Overpayment via flexible home mortgage loans means that you get to reduce your mortgage capital as well as pay off interest accrued on the capital each month. For each successive month that you make an overpayment the amount of interest paid on the overall mortgage is therefore reduced. An overpayment of just 65 on an 80,000 mortgage with the interest rate at 6.0%, will see mortgage loans paid off 5 years early, amounting to a total saving of some 15,000.

Offset home mortgage loans

Offset home mortgage loans were unveiled to the home owner in 1998, and have gained a great deal of respect from home owners since that time. Offset mortgage loans help to pay off a mortgage early by using what is known as a ’sweeper’ system.

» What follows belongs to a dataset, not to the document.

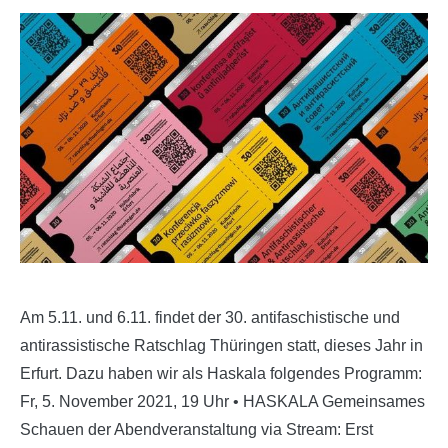
Am 5.11. und 6.11. findet der 30. antifaschistische und
antirassistische Ratschlag Thüringen statt, dieses Jahr in
Erfurt. Dazu haben wir als Haskala folgendes Programm:
Fr, 5. November 2021, 19 Uhr • HASKALA Gemeinsames
Schauen der Abendveranstaltung via Stream: Erst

Providing that the home owner has their current andor savings account with the mortgage loans provider, their available balance is ’swept’ across to their mortgage account each day to offsetreduce the amount of mortgage capital subjected to interest.

To illustrate the advantages of offset mortgage loans, take a mortgage of 100,000 and a balance of 10,000 in your current account andor savings account. Instead of the interest rate being applied to the 100,000 every day or every month, the interest rate would be applied to your mortgage balance less the balance in your current account savings account. This means that interest would only be applied to 90,000 of your mortgage, effectively making 10% of your mortgage interest-free!

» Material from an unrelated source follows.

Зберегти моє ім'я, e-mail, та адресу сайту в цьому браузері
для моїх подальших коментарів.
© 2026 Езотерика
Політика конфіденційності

mortgageWhen looking for a home mortgage, there are several aspects that you will want to consider about this loan. First off, this is likely to be the biggest investment that you undertake in your lifetime. It should be done carefully, only after you have found the options that will fulfill your needs in the best way possible. There are several aspects that you should consider here, all of which will have a direct impact on the outcome of your future loan.

Interest Rates

The most costly aspect of your purchase of a loan will be that of the interest rate. This is the cost of the purchase. The interest on a loan is compounded every month and so it really can add up to extraordinary levels. When comparing the home mortgage of one lender to that of the next, you should carefully look at how much interest you will be paying in the long run. Comparing the various options that you have can help you to get the best results possible.

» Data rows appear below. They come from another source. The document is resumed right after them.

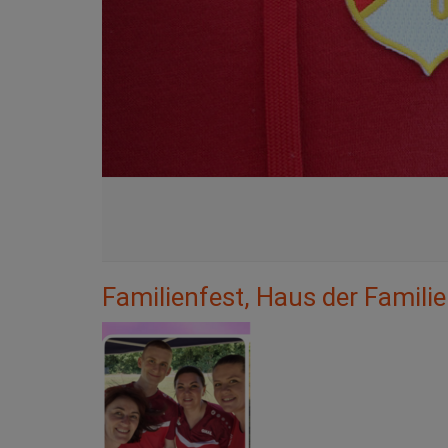
Familienfest, Haus der Famili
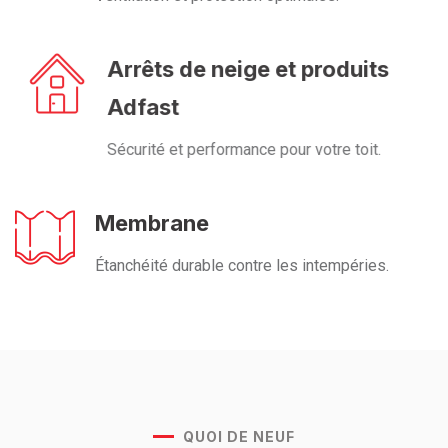
Arrêts de neige et produits
Adfast
Sécurité et performance pour votre toit.
Membrane
Étanchéité durable contre les intempéries.
QUOI DE NEUF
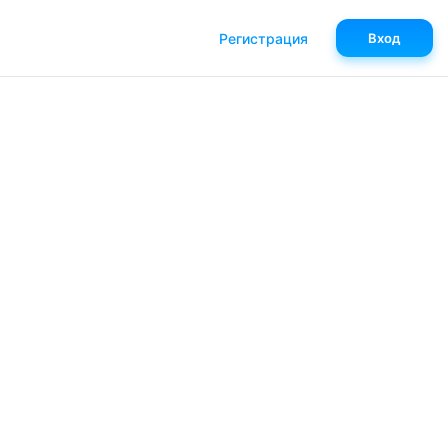
Регистрация
Вход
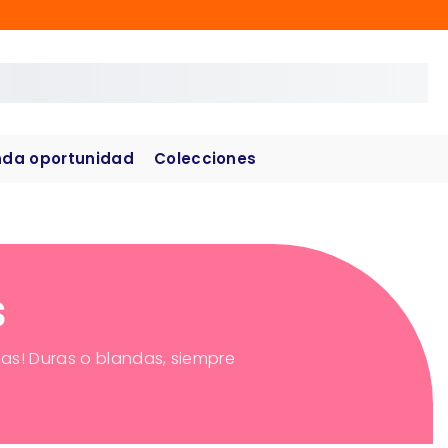
da oportunidad
Colecciones
s
fas! Duras o blandas, siempre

Another option that you have is to go with adjustable rate loans or with fixed. You should compare the outcome of these to find the best solution for your needs. An adjustable rate offers an interest rate that will go up and down depending on what the prime rate will do. This can be beneficial in times where rates are tending down. A fixed rate will remain the same on the entire length of the home mortgage and is ideal in times of low rates.

Terms

The terms of the home mortgage are also quite important. You should carefully look at how long you will have the loan for your home. The longer you have it, the more time for your loan to compound interest. This means that it will cost you additional funds to purchase your house over the long run. Still, the longer the terms are on the loan, the less you will pay in monthly payments too. You should look for the balance in all of these various options.

Types Of Loans

One thing is for sure, there are many various types of loans that you can choose from. The standard is the conventional loan that provides for the most common house purchases. For those that are purchasing for the first time, a FHA may be the ideal way to go because these are federally backed and often have a lower rate of interest on them. There are also VA loans for those that have served in the armed forces. Finding the right home mortgage choice for your needs is ideally the one that offers the lowest total payment or monthly payment for your needs.

Comparing and contrasting all of these options will lead you to the house that you were meant to own. In most cases, individuals can find the best options for loans for a house purchased right on the web. With so many loans out there, it is necessary to take your time and compare. But, doing so can help you to save thousands of pounds on your home mortgage over the course of your loan.